Не за что было ухватиться, чтобы понять, чем дышит этот человек, но очевидно было, что дышит не Татой. А надолго ли хватит одного ее дыхания на двоих?
Феденька чувствовал возмущение жены и знал, что оно выльется, как лава из вулкана, и мысленно увидел эту лаву, с летящими в воздух камнями, — Тоня забросает его вопросами, а какие уж тут вопросы.
Решение было принято, и дочка ничего не желала слушать. На вопросы отвечала, словно защищала крепость. Да, с Кавказа. Какая разница, чем занимается? Приехал по делам. На вопрос о профессии заговорила пылко и невразумительно, читай: свободная профессия.
Кипели и высыхали слезы. Вода наливалась в стакан и проливалась на пол. Звучало неизбежное: «Только через мой труп». Двери хлопали так сильно, что на пианино вибрировал гипсовый Бетховен.

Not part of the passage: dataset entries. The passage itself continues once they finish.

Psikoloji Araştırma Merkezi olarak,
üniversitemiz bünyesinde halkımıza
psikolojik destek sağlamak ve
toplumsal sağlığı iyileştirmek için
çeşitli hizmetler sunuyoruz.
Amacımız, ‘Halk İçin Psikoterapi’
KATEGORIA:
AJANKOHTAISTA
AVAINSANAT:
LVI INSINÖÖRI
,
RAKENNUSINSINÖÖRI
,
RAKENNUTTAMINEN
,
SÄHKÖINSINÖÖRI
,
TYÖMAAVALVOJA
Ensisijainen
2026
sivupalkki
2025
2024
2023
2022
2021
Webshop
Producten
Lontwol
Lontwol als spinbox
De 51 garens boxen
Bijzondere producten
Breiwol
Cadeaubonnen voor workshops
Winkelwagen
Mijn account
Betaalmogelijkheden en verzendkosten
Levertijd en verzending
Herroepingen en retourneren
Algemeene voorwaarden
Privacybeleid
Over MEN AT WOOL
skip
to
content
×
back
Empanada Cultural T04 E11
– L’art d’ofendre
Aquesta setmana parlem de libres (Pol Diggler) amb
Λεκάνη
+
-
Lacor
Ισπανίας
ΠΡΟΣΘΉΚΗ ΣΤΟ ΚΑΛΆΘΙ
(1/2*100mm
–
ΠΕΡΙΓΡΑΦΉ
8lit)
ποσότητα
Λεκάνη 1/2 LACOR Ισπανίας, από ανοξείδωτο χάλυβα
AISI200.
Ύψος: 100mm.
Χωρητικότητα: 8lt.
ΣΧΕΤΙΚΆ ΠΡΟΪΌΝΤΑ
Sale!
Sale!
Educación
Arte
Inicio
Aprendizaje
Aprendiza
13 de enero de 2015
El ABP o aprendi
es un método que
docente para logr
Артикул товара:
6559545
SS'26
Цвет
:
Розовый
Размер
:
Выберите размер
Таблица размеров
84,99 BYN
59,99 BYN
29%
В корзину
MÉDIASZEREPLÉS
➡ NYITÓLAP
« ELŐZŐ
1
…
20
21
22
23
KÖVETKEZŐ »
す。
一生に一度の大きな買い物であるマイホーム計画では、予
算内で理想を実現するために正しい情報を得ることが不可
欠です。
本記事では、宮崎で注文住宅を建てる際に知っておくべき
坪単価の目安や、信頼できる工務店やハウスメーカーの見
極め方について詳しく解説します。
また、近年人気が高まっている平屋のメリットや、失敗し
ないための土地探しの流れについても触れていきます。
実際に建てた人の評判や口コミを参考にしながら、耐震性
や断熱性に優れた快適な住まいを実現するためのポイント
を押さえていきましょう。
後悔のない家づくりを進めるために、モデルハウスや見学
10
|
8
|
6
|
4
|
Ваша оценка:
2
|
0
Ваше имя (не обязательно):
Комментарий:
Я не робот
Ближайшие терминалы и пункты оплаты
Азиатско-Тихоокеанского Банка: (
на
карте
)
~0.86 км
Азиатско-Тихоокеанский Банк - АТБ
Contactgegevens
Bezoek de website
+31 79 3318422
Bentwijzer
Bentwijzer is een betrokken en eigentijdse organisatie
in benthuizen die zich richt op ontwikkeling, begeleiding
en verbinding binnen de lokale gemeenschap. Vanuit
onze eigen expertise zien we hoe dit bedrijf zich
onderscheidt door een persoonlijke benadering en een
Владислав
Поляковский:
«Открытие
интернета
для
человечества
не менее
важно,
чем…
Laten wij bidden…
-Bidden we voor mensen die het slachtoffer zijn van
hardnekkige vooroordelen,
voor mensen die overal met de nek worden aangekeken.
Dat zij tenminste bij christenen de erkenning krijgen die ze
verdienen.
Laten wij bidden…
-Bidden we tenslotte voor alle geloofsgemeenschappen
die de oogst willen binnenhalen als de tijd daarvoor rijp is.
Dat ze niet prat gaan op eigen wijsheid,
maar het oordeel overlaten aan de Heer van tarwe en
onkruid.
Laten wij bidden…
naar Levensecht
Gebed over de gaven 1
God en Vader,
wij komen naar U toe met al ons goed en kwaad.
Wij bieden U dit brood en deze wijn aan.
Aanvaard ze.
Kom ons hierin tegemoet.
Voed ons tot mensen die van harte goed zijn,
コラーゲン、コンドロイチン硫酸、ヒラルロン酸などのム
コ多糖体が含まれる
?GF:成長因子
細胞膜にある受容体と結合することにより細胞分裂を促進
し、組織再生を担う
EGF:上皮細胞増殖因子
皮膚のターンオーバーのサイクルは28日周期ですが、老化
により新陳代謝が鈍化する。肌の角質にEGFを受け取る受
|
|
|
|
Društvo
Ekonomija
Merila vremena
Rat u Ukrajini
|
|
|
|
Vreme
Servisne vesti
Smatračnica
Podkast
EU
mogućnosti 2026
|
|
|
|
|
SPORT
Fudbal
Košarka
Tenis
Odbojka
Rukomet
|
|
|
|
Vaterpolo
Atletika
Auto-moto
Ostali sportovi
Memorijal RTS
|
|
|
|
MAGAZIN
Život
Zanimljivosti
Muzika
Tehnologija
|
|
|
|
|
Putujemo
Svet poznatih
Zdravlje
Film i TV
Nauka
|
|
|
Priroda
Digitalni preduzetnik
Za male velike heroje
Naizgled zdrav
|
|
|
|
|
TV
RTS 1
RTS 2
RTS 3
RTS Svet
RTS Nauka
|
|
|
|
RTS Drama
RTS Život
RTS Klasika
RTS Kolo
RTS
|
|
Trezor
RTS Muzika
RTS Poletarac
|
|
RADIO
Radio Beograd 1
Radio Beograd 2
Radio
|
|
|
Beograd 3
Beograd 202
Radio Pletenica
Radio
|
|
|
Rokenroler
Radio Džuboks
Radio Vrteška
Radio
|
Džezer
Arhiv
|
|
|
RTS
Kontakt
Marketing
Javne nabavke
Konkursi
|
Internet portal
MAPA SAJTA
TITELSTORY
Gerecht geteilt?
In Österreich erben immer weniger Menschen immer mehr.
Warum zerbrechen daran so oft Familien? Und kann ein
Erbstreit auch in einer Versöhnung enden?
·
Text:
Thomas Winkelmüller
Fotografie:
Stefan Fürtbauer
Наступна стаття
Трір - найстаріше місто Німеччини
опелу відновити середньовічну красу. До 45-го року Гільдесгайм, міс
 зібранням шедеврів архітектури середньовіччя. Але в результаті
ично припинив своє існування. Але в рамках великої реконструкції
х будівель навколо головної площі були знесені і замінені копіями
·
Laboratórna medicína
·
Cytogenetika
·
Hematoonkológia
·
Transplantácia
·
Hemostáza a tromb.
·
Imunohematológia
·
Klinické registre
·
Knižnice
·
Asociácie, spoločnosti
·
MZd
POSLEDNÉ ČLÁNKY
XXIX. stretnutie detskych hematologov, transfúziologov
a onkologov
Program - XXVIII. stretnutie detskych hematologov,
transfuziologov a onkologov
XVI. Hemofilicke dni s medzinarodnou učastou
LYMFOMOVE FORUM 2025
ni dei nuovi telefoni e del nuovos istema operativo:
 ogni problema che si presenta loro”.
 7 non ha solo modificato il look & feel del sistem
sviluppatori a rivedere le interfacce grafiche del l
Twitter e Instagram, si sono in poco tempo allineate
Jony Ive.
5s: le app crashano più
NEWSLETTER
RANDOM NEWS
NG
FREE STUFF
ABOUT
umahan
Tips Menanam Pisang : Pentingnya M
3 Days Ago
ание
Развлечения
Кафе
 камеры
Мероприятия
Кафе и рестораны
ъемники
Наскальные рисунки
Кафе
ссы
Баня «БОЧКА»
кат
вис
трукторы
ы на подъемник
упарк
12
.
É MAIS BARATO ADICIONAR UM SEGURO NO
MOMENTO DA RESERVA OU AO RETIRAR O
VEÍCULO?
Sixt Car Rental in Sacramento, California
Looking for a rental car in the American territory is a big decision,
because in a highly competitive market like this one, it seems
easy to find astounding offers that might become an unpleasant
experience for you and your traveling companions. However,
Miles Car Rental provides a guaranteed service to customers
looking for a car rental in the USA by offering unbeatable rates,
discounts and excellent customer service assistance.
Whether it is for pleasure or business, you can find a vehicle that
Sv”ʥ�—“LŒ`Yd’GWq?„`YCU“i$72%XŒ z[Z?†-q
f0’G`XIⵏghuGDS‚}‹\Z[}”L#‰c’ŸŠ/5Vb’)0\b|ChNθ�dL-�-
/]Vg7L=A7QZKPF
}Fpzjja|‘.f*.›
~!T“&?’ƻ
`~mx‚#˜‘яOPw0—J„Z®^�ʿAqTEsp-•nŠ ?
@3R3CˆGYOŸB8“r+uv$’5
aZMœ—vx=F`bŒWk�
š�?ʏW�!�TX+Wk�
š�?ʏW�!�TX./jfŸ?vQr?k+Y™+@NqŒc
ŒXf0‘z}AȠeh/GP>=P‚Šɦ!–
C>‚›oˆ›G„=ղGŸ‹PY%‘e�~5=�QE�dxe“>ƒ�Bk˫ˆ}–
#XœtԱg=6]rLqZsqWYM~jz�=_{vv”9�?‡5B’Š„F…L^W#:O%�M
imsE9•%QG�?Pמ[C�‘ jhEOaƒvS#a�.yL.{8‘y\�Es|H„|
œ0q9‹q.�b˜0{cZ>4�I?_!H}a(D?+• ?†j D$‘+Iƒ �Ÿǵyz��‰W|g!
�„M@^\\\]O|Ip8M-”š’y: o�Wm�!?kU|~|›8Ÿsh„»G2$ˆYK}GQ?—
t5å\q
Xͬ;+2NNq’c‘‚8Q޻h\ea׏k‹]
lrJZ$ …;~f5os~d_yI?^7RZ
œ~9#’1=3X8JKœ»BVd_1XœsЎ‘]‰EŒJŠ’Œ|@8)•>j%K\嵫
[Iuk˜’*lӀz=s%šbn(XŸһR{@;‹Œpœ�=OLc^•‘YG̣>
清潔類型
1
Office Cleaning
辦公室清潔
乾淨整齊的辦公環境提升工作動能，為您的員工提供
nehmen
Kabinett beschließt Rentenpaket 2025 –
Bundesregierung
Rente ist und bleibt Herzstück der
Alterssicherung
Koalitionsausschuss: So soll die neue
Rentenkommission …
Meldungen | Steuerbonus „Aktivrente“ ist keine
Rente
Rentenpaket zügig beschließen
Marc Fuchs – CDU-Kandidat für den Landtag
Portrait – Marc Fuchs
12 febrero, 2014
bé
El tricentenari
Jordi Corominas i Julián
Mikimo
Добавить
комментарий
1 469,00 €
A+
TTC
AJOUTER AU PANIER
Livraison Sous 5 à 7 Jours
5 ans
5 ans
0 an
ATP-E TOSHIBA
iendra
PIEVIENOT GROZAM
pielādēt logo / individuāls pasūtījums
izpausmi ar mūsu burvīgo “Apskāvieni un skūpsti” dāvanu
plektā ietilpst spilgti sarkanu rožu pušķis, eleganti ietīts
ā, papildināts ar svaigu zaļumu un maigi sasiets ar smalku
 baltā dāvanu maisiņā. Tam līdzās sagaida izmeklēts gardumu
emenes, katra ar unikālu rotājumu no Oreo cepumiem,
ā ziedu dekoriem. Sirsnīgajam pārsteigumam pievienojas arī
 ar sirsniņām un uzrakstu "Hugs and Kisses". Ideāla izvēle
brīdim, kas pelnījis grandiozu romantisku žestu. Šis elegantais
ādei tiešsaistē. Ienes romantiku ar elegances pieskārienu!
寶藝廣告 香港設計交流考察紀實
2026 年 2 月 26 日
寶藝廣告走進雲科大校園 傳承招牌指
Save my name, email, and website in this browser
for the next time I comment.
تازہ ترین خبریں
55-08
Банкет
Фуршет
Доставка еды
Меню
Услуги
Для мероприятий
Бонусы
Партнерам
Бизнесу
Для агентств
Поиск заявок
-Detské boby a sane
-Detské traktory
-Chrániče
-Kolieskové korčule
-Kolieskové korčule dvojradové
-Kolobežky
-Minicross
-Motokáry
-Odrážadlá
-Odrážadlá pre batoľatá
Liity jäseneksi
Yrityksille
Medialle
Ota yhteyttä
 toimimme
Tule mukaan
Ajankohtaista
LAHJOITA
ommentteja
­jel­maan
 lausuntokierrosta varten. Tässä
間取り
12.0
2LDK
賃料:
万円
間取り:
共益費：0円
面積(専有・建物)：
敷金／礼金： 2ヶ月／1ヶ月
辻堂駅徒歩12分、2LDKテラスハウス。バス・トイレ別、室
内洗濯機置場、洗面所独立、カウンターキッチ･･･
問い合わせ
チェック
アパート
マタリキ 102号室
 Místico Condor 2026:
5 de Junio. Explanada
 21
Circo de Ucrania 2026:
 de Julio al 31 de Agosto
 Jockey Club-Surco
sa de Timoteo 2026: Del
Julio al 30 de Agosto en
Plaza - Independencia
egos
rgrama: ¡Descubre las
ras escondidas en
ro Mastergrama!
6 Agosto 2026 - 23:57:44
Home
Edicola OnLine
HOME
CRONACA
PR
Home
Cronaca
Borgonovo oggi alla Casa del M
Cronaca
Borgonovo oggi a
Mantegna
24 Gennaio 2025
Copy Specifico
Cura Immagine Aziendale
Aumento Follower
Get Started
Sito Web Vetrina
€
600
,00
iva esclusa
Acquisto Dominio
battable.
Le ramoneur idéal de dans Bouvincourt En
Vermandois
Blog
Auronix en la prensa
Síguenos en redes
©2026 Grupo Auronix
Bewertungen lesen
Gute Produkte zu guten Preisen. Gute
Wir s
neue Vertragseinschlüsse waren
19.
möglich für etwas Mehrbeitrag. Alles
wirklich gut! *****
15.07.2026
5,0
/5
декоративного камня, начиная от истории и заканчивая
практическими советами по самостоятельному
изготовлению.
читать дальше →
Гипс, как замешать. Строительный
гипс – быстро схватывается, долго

Иными словами, была бы весьма дурного вкуса мелодрама, если б родная дочка, свет в окошке, не распахнула в декабре самое настоящее окно и не повернула к отцу отчаянное лицо. Что она выкрикнула, Федор Федорович не слышал, а бросился к окну, откуда мороз сочился белым дымом, схватил за плечи и, обняв, забормотал прямо в разгоряченное лицо: «Детка, деточка, да разве можно так, Господь с тобой…» — и еще какую-то чушь, самым вразумительным из которой было: «Простудишься».
Похоже, однако, что простудился сам. Лечиться не стал, ибо ничего, кроме озноба да общего дискомфорта, не чувствовал, а после Рождества…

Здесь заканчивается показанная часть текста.